* Aim of the task: Would you return the listing exactly as written, apart from its pictures?

* Data section:
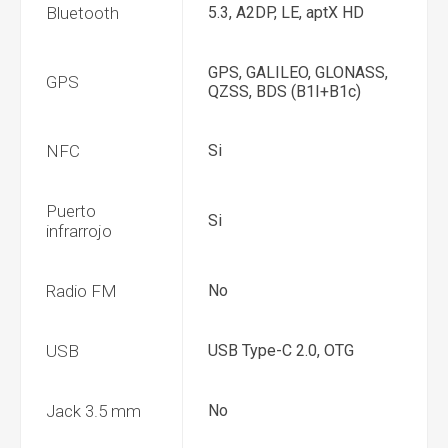
Bluetooth
5.3, A2DP, LE, aptX HD
GPS, GALILEO, GLONASS,
GPS
QZSS, BDS (B1I+B1c)
NFC
Si
Puerto
Si
infrarrojo
Radio FM
No
USB
USB Type-C 2.0, OTG
Jack 3.5 mm
No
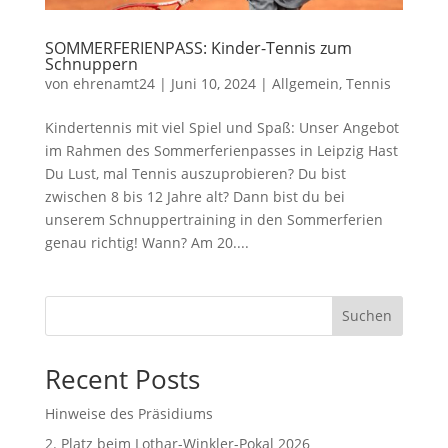
SOMMERFERIENPASS: Kinder-Tennis zum
Schnuppern
von
ehrenamt24
|
Juni 10, 2024
|
Allgemein
,
Tennis
Kindertennis mit viel Spiel und Spaß: Unser Angebot
im Rahmen des Sommerferienpasses in Leipzig Hast
Du Lust, mal Tennis auszuprobieren? Du bist
zwischen 8 bis 12 Jahre alt? Dann bist du bei
unserem Schnuppertraining in den Sommerferien
genau richtig! Wann? Am 20....
Suchen
Recent Posts
Hinweise des Präsidiums
2. Platz beim Lothar-Winkler-Pokal 2026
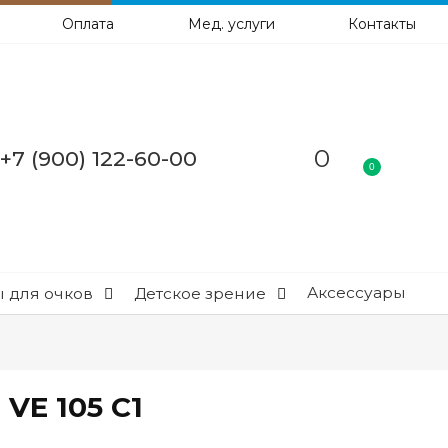
Оплата
Мед. услуги
Контакты
0
+7 (900) 122-60-00
0
Аксессуары
 для очков
Детское зрение
VE 105 C1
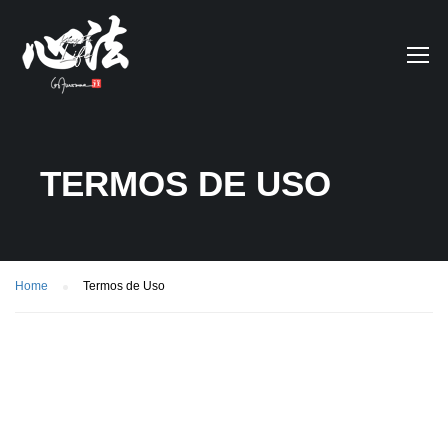
TERMOS DE USO
Home
Termos de Uso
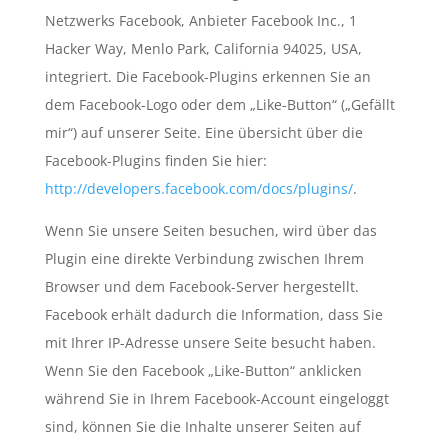
Netzwerks Facebook, Anbieter Facebook Inc., 1
Hacker Way, Menlo Park, California 94025, USA,
integriert. Die Facebook-Plugins erkennen Sie an
dem Facebook-Logo oder dem „Like-Button“ („Gefällt
mir“) auf unserer Seite. Eine übersicht über die
Facebook-Plugins finden Sie hier:
http://developers.facebook.com/docs/plugins/
.
Wenn Sie unsere Seiten besuchen, wird über das
Plugin eine direkte Verbindung zwischen Ihrem
Browser und dem Facebook-Server hergestellt.
Facebook erhält dadurch die Information, dass Sie
mit Ihrer IP-Adresse unsere Seite besucht haben.
Wenn Sie den Facebook „Like-Button“ anklicken
während Sie in Ihrem Facebook-Account eingeloggt
sind, können Sie die Inhalte unserer Seiten auf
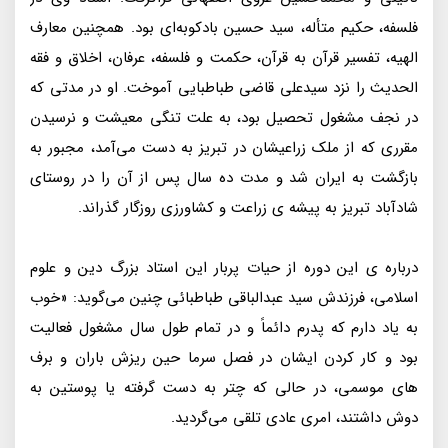
فلسفه، حکیم متأله، سید حسین بادکوبه‌ای بود. همچنین معارف
الهیه، تفسیر قرآن به قرآن، حکمت و فلسفه، عرفان، اخلاق و فقه
الحدیث را نزد سیدعلی قاضی طباطبایی آموخت. او در مدتی که
در نجف مشغول تحصیل بود، به علت تنگی معیشت و نرسیدن
مقرری که از ملک زراعیشان در تبریز به دست می‌آمد، مجبور به
بازگشت به ایران شد و مدت ده سال پس از آن را در روستای
شادآباد تبریز به پیشه ی زراعت و کشاورزی روزگار گذراند.
درباره ی این دوره از حیات پربار این استاد بزرگ دین و علوم
اسلامی، فرزندش سید عبدالباقی طباطبائی چنین می‌گوید: «خوب
به یاد دارم که پدرم دائماً و در تمام طول سال مشغول فعالیت
بود و کار کردن ایشان در فصل سرما حین ریزش باران و برف
های موسمی، در حالی که چتر به دست گرفته یا پوستین به
دوش داشتند، امری عادی تلقی می‌گردید.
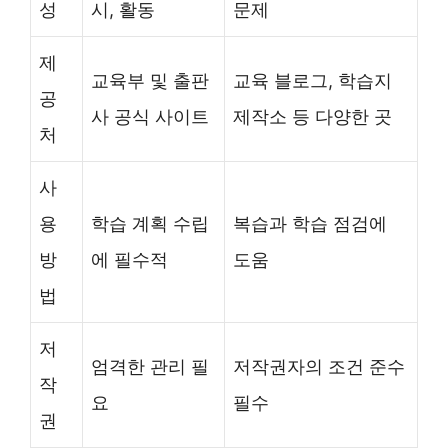
성
시, 활동
문제
제
교육부 및 출판
교육 블로그, 학습지
공
사 공식 사이트
제작소 등 다양한 곳
처
사
용
학습 계획 수립
복습과 학습 점검에
방
에 필수적
도움
법
저
엄격한 관리 필
저작권자의 조건 준수
작
요
필수
권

* Result:
Bluetooth
5.3, A2DP, LE, aptX HD
GPS, GALILEO, GLONASS,
GPS
QZSS, BDS (B1I+B1c)
NFC
Si
Puerto
Si
infrarrojo
Radio FM
No
USB
USB Type-C 2.0, OTG
Jack 3.5 mm
No
SOMMERFERIENPASS: Kinder-Tennis zum
Schnuppern
von
ehrenamt24
|
Juni 10, 2024
|
Allgemein
,
Tennis
Kindertennis mit viel Spiel und Spaß: Unser Angebot
im Rahmen des Sommerferienpasses in Leipzig Hast
Du Lust, mal Tennis auszuprobieren? Du bist
zwischen 8 bis 12 Jahre alt? Dann bist du bei
unserem Schnuppertraining in den Sommerferien
genau richtig! Wann? Am 20....
Suchen
Recent Posts
Hinweise des Präsidiums
2. Platz beim Lothar-Winkler-Pokal 2026
Оплата
Мед. услуги
Контакты
0
+7 (900) 122-60-00
0
Аксессуары
 для очков
Детское зрение
VE 105 C1
TERMOS DE USO
Home
Termos de Uso
Netzwerks Facebook, Anbieter Facebook Inc., 1
Hacker Way, Menlo Park, California 94025, USA,
integriert. Die Facebook-Plugins erkennen Sie an
dem Facebook-Logo oder dem „Like-Button“ („Gefällt
mir“) auf unserer Seite. Eine übersicht über die
Facebook-Plugins finden Sie hier:
http://developers.facebook.com/docs/plugins/
.
Wenn Sie unsere Seiten besuchen, wird über das
Plugin eine direkte Verbindung zwischen Ihrem
Browser und dem Facebook-Server hergestellt.
Facebook erhält dadurch die Information, dass Sie
mit Ihrer IP-Adresse unsere Seite besucht haben.
Wenn Sie den Facebook „Like-Button“ anklicken
während Sie in Ihrem Facebook-Account eingeloggt
sind, können Sie die Inhalte unserer Seiten auf
فلسفه، حکیم متأله، سید حسین بادکوبه‌ای بود. همچنین معارف
الهیه، تفسیر قرآن به قرآن، حکمت و فلسفه، عرفان، اخلاق و فقه
الحدیث را نزد سیدعلی قاضی طباطبایی آموخت. او در مدتی که
در نجف مشغول تحصیل بود، به علت تنگی معیشت و نرسیدن
مقرری که از ملک زراعیشان در تبریز به دست می‌آمد، مجبور به
بازگشت به ایران شد و مدت ده سال پس از آن را در روستای
شادآباد تبریز به پیشه ی زراعت و کشاورزی روزگار گذراند.
درباره ی این دوره از حیات پربار این استاد بزرگ دین و علوم
اسلامی، فرزندش سید عبدالباقی طباطبائی چنین می‌گوید: «خوب
به یاد دارم که پدرم دائماً و در تمام طول سال مشغول فعالیت
بود و کار کردن ایشان در فصل سرما حین ریزش باران و برف
های موسمی، در حالی که چتر به دست گرفته یا پوستین به
دوش داشتند، امری عادی تلقی می‌گردید.
성
시, 활동
문제
제
교육부 및 출판
교육 블로그, 학습지
공
사 공식 사이트
제작소 등 다양한 곳
처
사
용
학습 계획 수립
복습과 학습 점검에
방
에 필수적
도움
법
저
엄격한 관리 필
저작권자의 조건 준수
작
요
필수
권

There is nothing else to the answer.